La poussière.

Quand tu es mort je n’y ai pas cru. Je t’attendais. Tu allais revenir, c’était sur. Les gens merveilleux ne s’en vont pas, ils n’ont pas le droit. Et puis ton sens de l’humour de merde, ta mentalité post gothique, ca collait. Mourir pour mieux revenir, différent. Je t’attendais.

C’est pour ca que je n’ai pas été à ta crémation. Je ne voulais pas regarder les particules de poussière organique toucher l’herbe de la pelouse du souvenir, là haut au Père Lachaise, puisque tu n’étais pas mort. Ne pas rentrer dans ton jeu, je suis plus forte que toi, je n’y crois pas. Et puis ce jour là il pleuvait, il faisait froid. Pas un jour à aller regarder ton corps inerte rentrer dans un four, les rideaux se fermer comme pour préserver sa pudeur à la mort, le bruit de la fournaise qu’on allume, et l’attente désespérée, attendre que l’employé des pompes funèbres remette à ta femme ce qui reste de toi, quelques grammes de poussière à répandre, grain d’os et sang brulé, les quelques pas du crématoire à la pelouse, et ce cérémonial maladroit, quelques mots pour dire toute une vie, tu retournes à la poussière, à la terre, tu détestais la campagne, tu avais peur des arbres et des bêtes, rien de logique, rien de cohérent, tu n’es pas mort.

C’était il y a cinq ans. Peut être six. Les indices sont là.
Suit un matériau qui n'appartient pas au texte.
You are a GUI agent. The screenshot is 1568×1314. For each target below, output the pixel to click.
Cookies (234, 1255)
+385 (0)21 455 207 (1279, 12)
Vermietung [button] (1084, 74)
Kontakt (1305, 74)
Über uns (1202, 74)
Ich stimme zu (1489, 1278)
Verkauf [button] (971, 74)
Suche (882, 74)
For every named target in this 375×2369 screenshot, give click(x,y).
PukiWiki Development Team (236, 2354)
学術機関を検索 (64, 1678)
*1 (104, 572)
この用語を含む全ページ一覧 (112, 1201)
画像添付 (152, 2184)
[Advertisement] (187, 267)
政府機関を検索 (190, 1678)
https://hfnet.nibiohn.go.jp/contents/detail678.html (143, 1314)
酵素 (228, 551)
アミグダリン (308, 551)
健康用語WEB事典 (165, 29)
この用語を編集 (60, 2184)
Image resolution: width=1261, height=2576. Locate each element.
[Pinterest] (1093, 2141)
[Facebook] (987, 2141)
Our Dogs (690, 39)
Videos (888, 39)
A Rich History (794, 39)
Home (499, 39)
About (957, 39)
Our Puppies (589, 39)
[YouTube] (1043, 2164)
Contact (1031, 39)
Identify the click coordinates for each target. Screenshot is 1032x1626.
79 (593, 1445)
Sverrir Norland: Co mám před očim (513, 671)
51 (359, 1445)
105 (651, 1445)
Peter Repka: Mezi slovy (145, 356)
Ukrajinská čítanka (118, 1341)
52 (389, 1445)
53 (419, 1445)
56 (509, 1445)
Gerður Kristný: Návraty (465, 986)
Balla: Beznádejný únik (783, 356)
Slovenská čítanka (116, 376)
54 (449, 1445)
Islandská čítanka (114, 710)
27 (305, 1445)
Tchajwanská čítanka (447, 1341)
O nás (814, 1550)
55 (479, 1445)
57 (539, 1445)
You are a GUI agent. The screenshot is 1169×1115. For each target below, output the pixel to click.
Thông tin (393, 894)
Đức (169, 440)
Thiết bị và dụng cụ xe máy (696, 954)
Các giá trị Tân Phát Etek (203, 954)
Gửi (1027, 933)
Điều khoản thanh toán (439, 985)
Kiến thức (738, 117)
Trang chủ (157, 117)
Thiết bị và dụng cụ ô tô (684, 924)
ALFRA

Les chansons que tu aimais reviennent en random dans mon casque, le coin de rue où tu m’embrassais n’a pas changé, le mec à la moustache du café me demande toujours de tes nouvelles. Je dis que tu vas bien, que tu es en voyage. Que je t’attends. Je reprends un café, au comptoir, comme d’habitude. Tu seras peut-être la bientôt, si seulement je reprends ce café. Dans le métro, à ta station, il m’arrive de descendre, de laisser passer un métro, au cas ou. Tu prendras peut-être le prochain. Je reprends le métro et tu n’es pas là, encore. Demain peut-être. Souvent je pleure aussi, gros sanglots désordonnés, hurlements presque. J’imagine ton corps plein de médicaments, tu marches jusqu’au canal, tu butes dans le trottoir, tu n’as déjà plus toute ta tête, tu vois double, il fait froid, janvier, il pleut, tu montes sur le pont en ferraille, on y a bu des litres de bière pourtant, l’été, en regardant l’eau, en se moquant des bobos chez Prune, ta tête ne répond plus, tu te laisses tomber dans l’eau glacée, et tu te laisses mourir, assommé par les opiacés et par le mal-être, l’eau rentre dans ta bouche et bientôt tu arrêtes de respirer. Ton corps remonte peu à peu à la surface, gonflé d’air et d’eau. Dans une heure, les pompiers viendront te repêcher, mort, froid, mouillé, désarticulé.

Il m’arrive d’être en colère contre toi. L’abandon, je connaissais déjà. J’avais pas besoin de toi. Et puis les autres aussi, ta femme et tes enfants. Ils grandissent eux aussi. Je les aperçois parfois. Ils ne me connaissent pas, mais j’aime les regarder, c’est un peu malsain sans doute. Pour eux tu reviendras, c’est sur. Pour eux au moins. Il faut être un grand connard pour laisser autant des gens qui t’aiment. Connard.

Quand tu es mort, personne ne m’a prévenu. Je n’avais aucune légitimité à l’être. Mon numéro de téléphone, tu le connaissais par cœur. Ni répertoire ni carnet où noter mon nom, pas d’indice de mon existence. Pour les gens de ta vraie vie, je n’existe pas, je n’ai jamais existé. J’ai appris ta mort en te téléphonant. Tu prévenais qu’il était inutile de laisser un message, parce que tu étais mort. Puis sur le net, ils ont parlé de toi, un peu, ils ont dit combien tu étais quelqu’un de bien, de drôle. Ils ont parlé de ta femme, de tes enfants, de ta famille. J’avais envie de hurler. Tu m’as tué un peu aussi, ce soir là. Je n’existe pas. C’est égoïste, mais tu t’en fous. Tu es parti, tu n’as aucun droit.

Tu sais tu aurais pu avoir un enfant, un autre. Avec moi. Mais le fantôme d’un papa mort, c’était beaucoup. Alors rassure toi, lui aussi, tu l’as tué.